Из мысли о том, что искусство выполняет некую работу, также вытекает, что соперничество за обладание элитными товарами идет не только в виде искусства; оно охватывает третьи по счету дома, яхты, частные самолеты. Рынок элитного искусства за предыдущее десятилетие расширился самым невероятным образом не потому, что у покупателей стало больше денег; что касается аукционных цен на элитное искусство, это не так. Спрос увеличился, потому что искусство выполняет определенную работу лучше других товаров. Потребление искусства возросло, потому что другие варианты вроде яхты или частного самолета не так хорошо делают эту работу. Если в будущем у потребителей изменится восприятие работы, которую лучше всего делает искусство, можно ожидать, что спрос (и цены) на элитное искусство упадет.

Брендовые аукционные дома и брендовые дилеры понимают эту концепцию, но не могут использовать ее в своей рекламе, не погрешив против канонов вкуса. Намекнуть на гордость, престиж или статус обладания предметом искусства – немыслимо.
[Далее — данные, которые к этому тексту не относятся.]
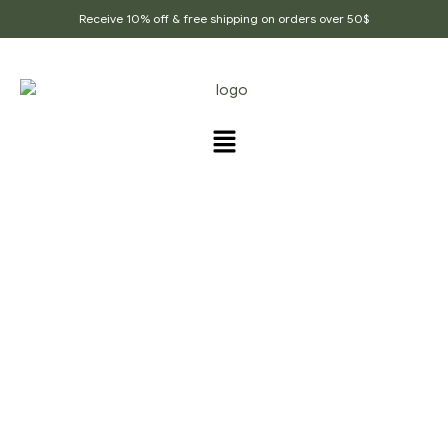
Receive 10% off & free shipping on orders over 50$
PRODUCTS TAGGED
“DRY_FRUITS_MUKHWAS
”
Home Page
/
Products tagged “Dry_fruits_mukhwas”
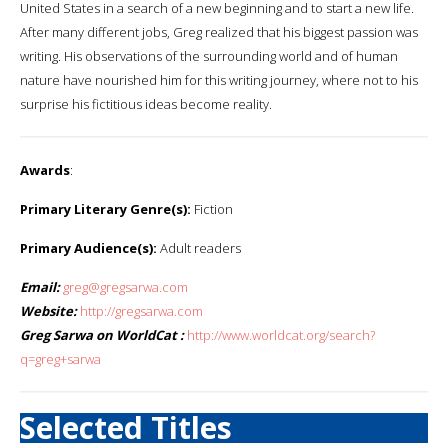
United States in a search of a new beginning and to start a new life.
After many different jobs, Greg realized that his biggest passion was
writing. His observations of the surrounding world and of human
nature have nourished him for this writing journey, where not to his
surprise his fictitious ideas become reality.
Awards
:
Primary Literary Genre(s):
Fiction
Primary Audience(s):
Adult readers
Email:
greg@gregsarwa.com
Website:
http://gregsarwa.com
Greg Sarwa on WorldCat :
http://www.worldcat.org/search?
q=greg+sarwa
Selected Titles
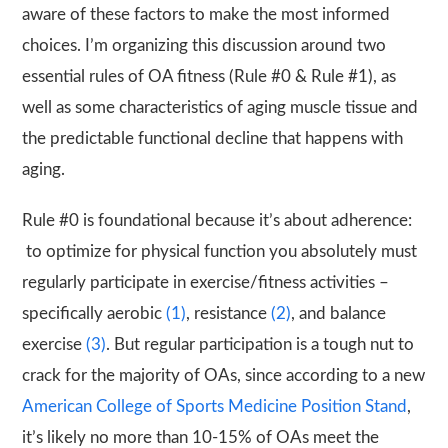
aware of these factors to make the most informed
choices. I’m organizing this discussion around two
essential rules of OA fitness (Rule #0 & Rule #1), as
well as some characteristics of aging muscle tissue and
the predictable functional decline that happens with
aging.
Rule #0 is foundational because it’s about adherence:
to optimize for physical function you absolutely must
regularly participate in exercise/fitness activities –
specifically aerobic
(1)
, resistance
(2)
, and balance
exercise
(3)
. But regular participation is a tough nut to
crack for the majority of OAs, since according to a new
American College of Sports Medicine Position Stand
,
it’s likely no more than 10-15% of OAs meet the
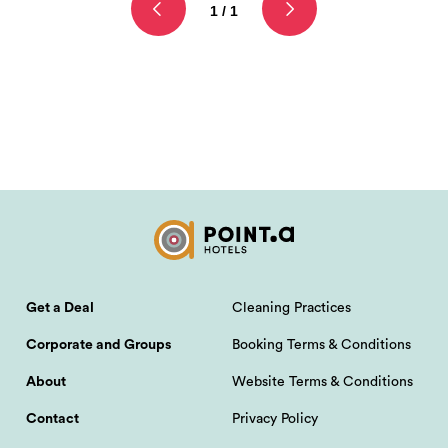
1 / 1
Get a Deal
Cleaning Practices
Corporate and Groups
Booking Terms & Conditions
About
Website Terms & Conditions
Contact
Privacy Policy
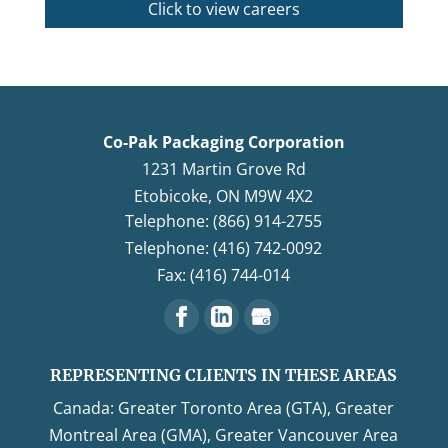
Click to view careers
Co-Pak Packaging Corporation
1231 Martin Grove Rd
Etobicoke
,
ON
M9W 4X2
Telephone: (866) 914-2755
Telephone: (416) 742-0092
Fax: (416) 744-014
REPRESENTING CLIENTS IN THESE AREAS
Canada: Greater Toronto Area (GTA), Greater
Montreal Area (GMA), Greater Vancouver Area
Вместо этого рекламные бюджеты идут на то, чтобы выдвинуть на передний план брендового художника и создать свой собственный бренд. Они используют каталоги с описаниями, чтобы предложить покупателю подробную историю товара, которую он смог бы потом пересказывать знакомым.

Крупным исключением из этого правила являются частные переговоры аукционных домов с музеями. Здесь подход нередко заключается не в том, что «это значительная работа», а в том, что «эта знаковая работа привлечет внимание прессы и поможет превратить ваше заведение в популярное туристическое место».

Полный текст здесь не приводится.